Learning How to Listen with the Discovery Orchestra

The Discovery Orchestra, a classical music-focused program, aims to make centuries-old pieces more accessible and approachable to people of all ages.

George Marriner Maull, creative director of the Discovery Orchestra, instructs the audience to listen closely during the 30th Anniversary Concert at Drew University in April.
George Marriner Maull, creative director of the Discovery Orchestra, instructs the audience to listen closely during the 30th Anniversary Concert at Drew University in April.
Photo courtesy of Dan Hedden

Music is a constant in the background of our lives. While eating, reading and driving we hear melodies, but are we really listening?

“We’ve been trained to not give music our full attention,” says Bedminster resident George Marriner Maull, artistic director of the Discovery Orchestra, a nonprofit dedicated to improving listening skills.

The Warren-based organization was founded as the Philharmonic Orchestra of New Jersey in 1987. After years of performing symphonic concerts, the organization’s mission changed in 2006 when it became the Discovery Orchestra.

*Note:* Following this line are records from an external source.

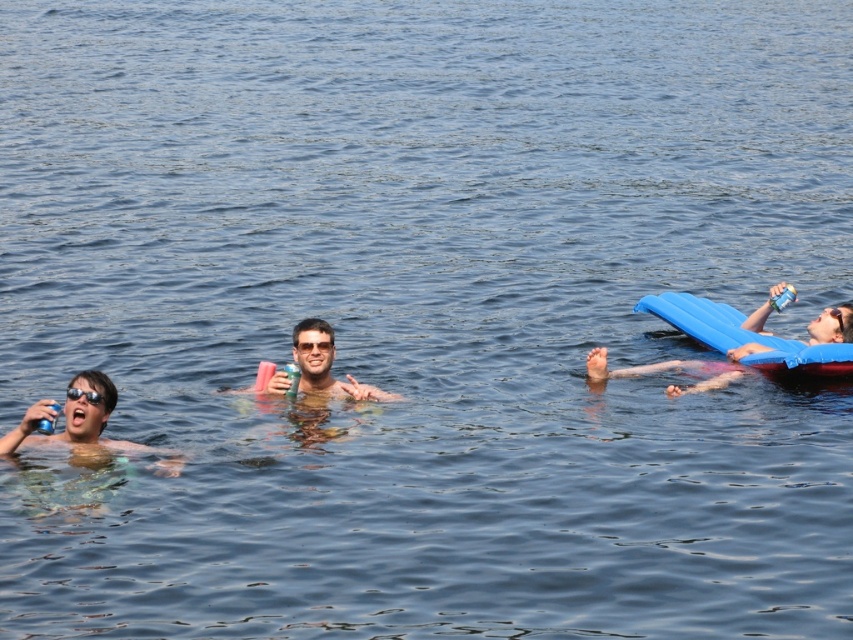 Question: Can you confirm if blue foam mattress at right is positioned below matte plastic can at center?

Choices:
 (A) yes
 (B) no

Answer: (B)

Question: Among these objects, which one is farthest from the camera?

Choices:
 (A) matte plastic can at center
 (B) black plastic goggles at upper left

Answer: (A)

Question: Considering the relative positions of blue foam mattress at right and black plastic goggles at upper left in the image provided, where is blue foam mattress at right located with respect to black plastic goggles at upper left?

Choices:
 (A) above
 (B) below

Answer: (A)

Question: Which point is farther from the camera taking this photo?

Choices:
 (A) (724, 337)
 (B) (271, 378)

Answer: (A)

Question: Estimate the real-world distances between objects in this image. Which object is farther from the black plastic goggles at upper left?

Choices:
 (A) blue foam mattress at right
 (B) matte plastic can at center

Answer: (A)

Question: Is blue foam mattress at right closer to camera compared to matte plastic can at center?

Choices:
 (A) no
 (B) yes

Answer: (A) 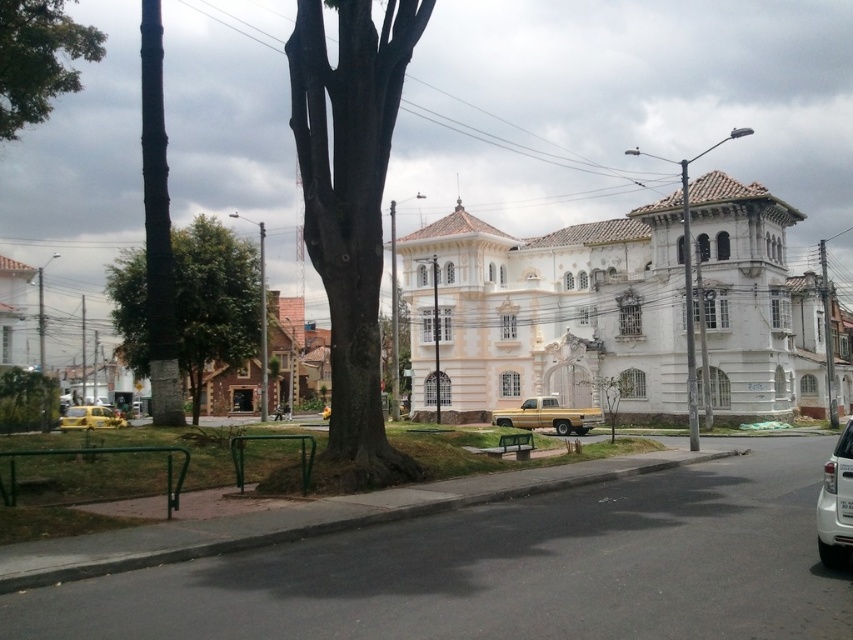 Question: Which object is farther from the camera taking this photo?

Choices:
 (A) yellow matte taxi at lower left
 (B) brown rough bark tree at center
 (C) green leafy tree at upper left

Answer: (A)

Question: From the image, what is the correct spatial relationship of green leafy tree at lower left in relation to green leafy tree at center?

Choices:
 (A) above
 (B) below

Answer: (B)

Question: In this image, where is green leafy tree at left located relative to green leafy tree at center?

Choices:
 (A) above
 (B) below

Answer: (A)

Question: Which of the following is the closest to the observer?

Choices:
 (A) (18, 317)
 (B) (477, 218)

Answer: (A)

Question: Which point is farther from the camera taking this photo?

Choices:
 (A) (25, 305)
 (B) (554, 362)
 (C) (828, 536)

Answer: (A)

Question: Is white stucco palace at center wider than brown rough bark tree at center?

Choices:
 (A) yes
 (B) no

Answer: (A) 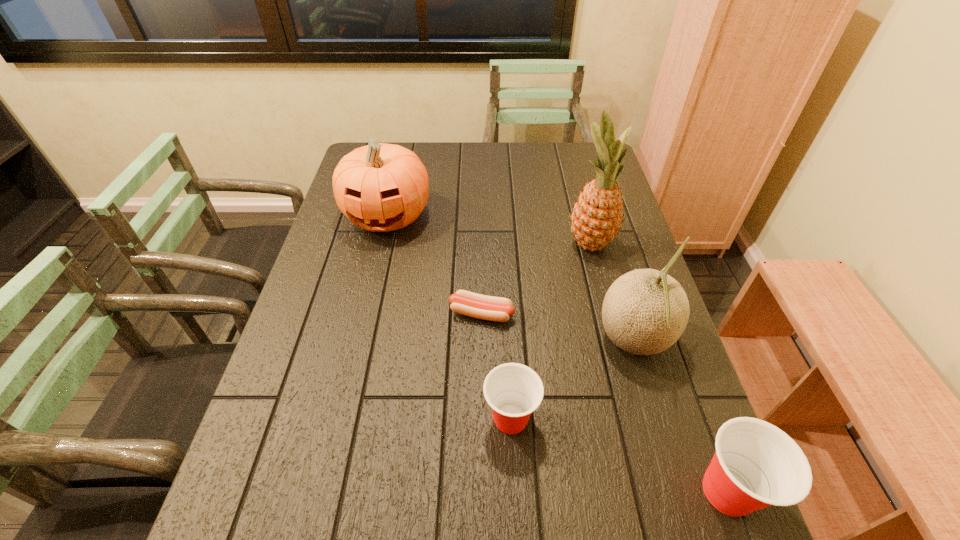 At what (x,y) coordinates should I click in order to perform the action: click on vacant space located on the front-facing side of the leftmost object. Please return your answer as a coordinate pair (x, y). This screenshot has height=540, width=960. Looking at the image, I should click on (363, 321).

Locate an element on the screen. This screenshot has height=540, width=960. blank area located 0.330m on the left of the tallest object is located at coordinates (454, 244).

Identify the location of vacant area situated on the back of the cantaloup. The height and width of the screenshot is (540, 960). (614, 275).

Where is `free space located 0.280m on the right of the sausage`? This screenshot has width=960, height=540. free space located 0.280m on the right of the sausage is located at coordinates (624, 313).

Locate an element on the screen. This screenshot has height=540, width=960. object located at the near edge is located at coordinates (756, 465).

Identify the location of object present at the left edge. This screenshot has height=540, width=960. (380, 187).

I want to click on cup that is at the right edge, so click(x=756, y=465).

In order to click on pineapple that is positioned at the right edge in this screenshot , I will do `click(597, 216)`.

Where is `cantaloup located in the right edge section of the desktop`? cantaloup located in the right edge section of the desktop is located at coordinates (645, 311).

Identify the location of object that is at the near right corner. The height and width of the screenshot is (540, 960). (756, 465). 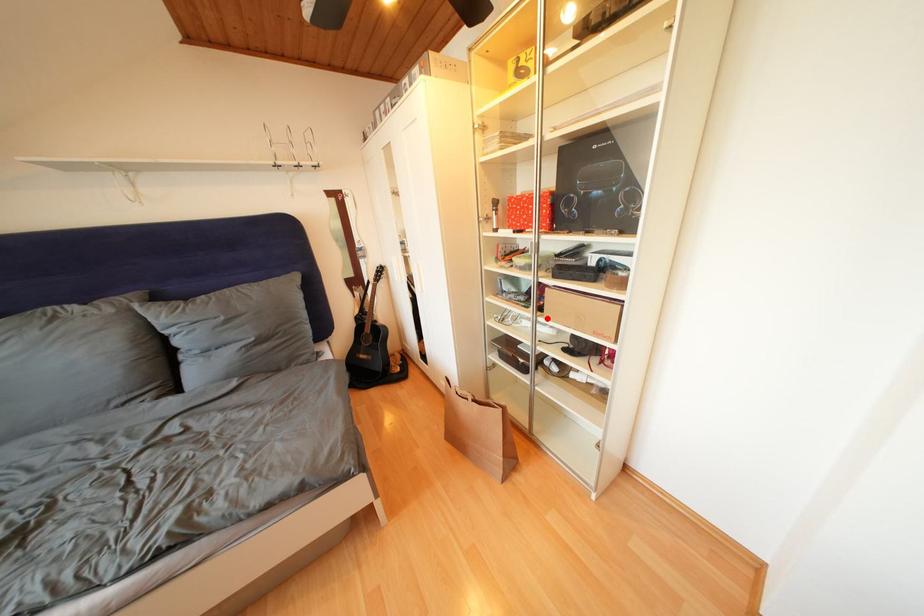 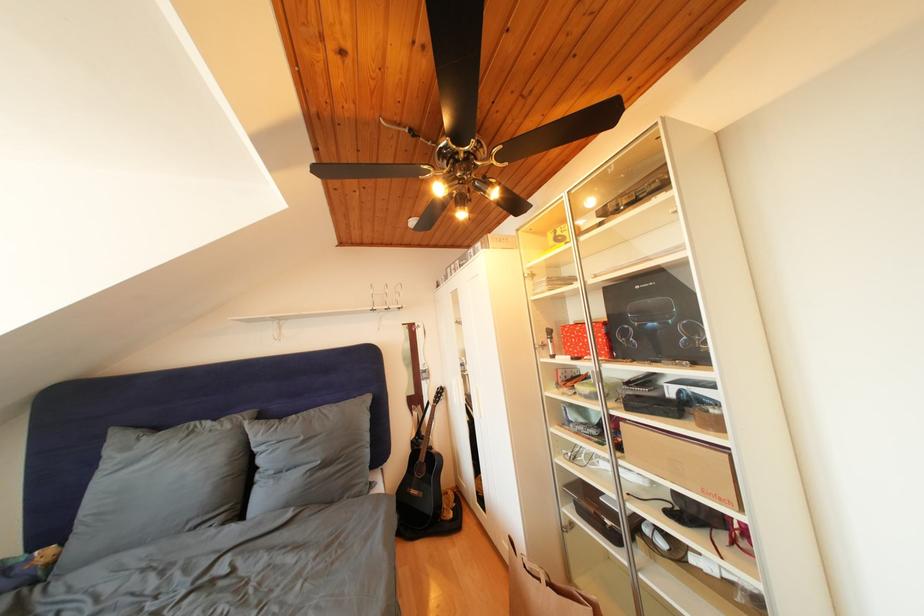 Question: I am providing you with two images of the same scene from different viewpoints. A red point is marked on the first image. Can you still see the location of the red point in image 2?

Choices:
 (A) Yes
 (B) No

Answer: (A) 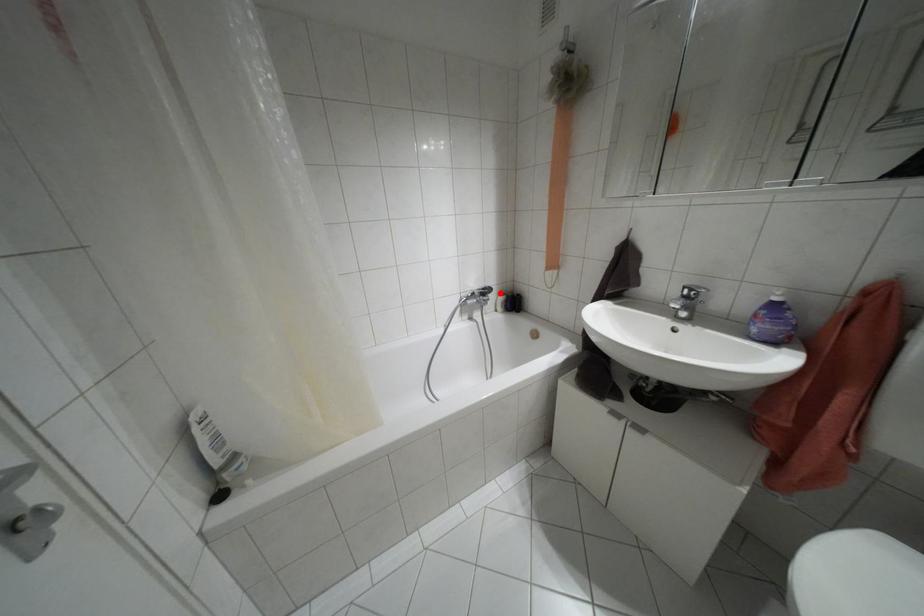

Now, the classical music-focused program aims to make centuries-old pieces more accessible and approachable to people of all ages. During interactive music lessons, or Discovery Concerts, Maull, 70, enthusiastically leads musicians on stage as the audience follows along with listening-guide pamphlets. During frequent pauses in the performance, Maull instructs concertgoers to listen for specific instruments and musical elements.

“Not everyone can become a virtuoso violinist, guitarist or pianist,” says Maull, “but everyone can become a virtuoso listener.”

This season, the orchestra is presenting three Discovery Concerts at Drew University’s Concert Hall in Madison. The GrooveBarbers, a barbershop quartet, will perform on November 19. Pianists Suejin Jung and Péter Tóth will play music by Hungarian composer Franz Liszt on February 25. The orchestra itself—almost 40 strong—will perform Italian violinist Arcangelo Corelli’s “Concerto Grosso Op. 6, No. 4” on April 29, with Maull conducting. Ticket prices are $30-$40.

For patrons who want more intimate instruction, Maull leads smaller performances at private New Jersey residences for the public throughout the season. These shows cost $35-$70.

The Discovery Orchestra’s award-winning television programs, Bach to the Future, Discover Beethoven’s 5th, Discover Vivaldi’s Four Seasons and Fall In Love With Music, are available through American Public Television and Amazon.

Music students everywhere can view condensed versions of Maull’s teachings through the Discovery Orchestra Chat videos on YouTube.

“Listening to music has given me, personally, more pleasure than almost anything in my entire life,” says Maull. “We want to share that with as many people as possible.”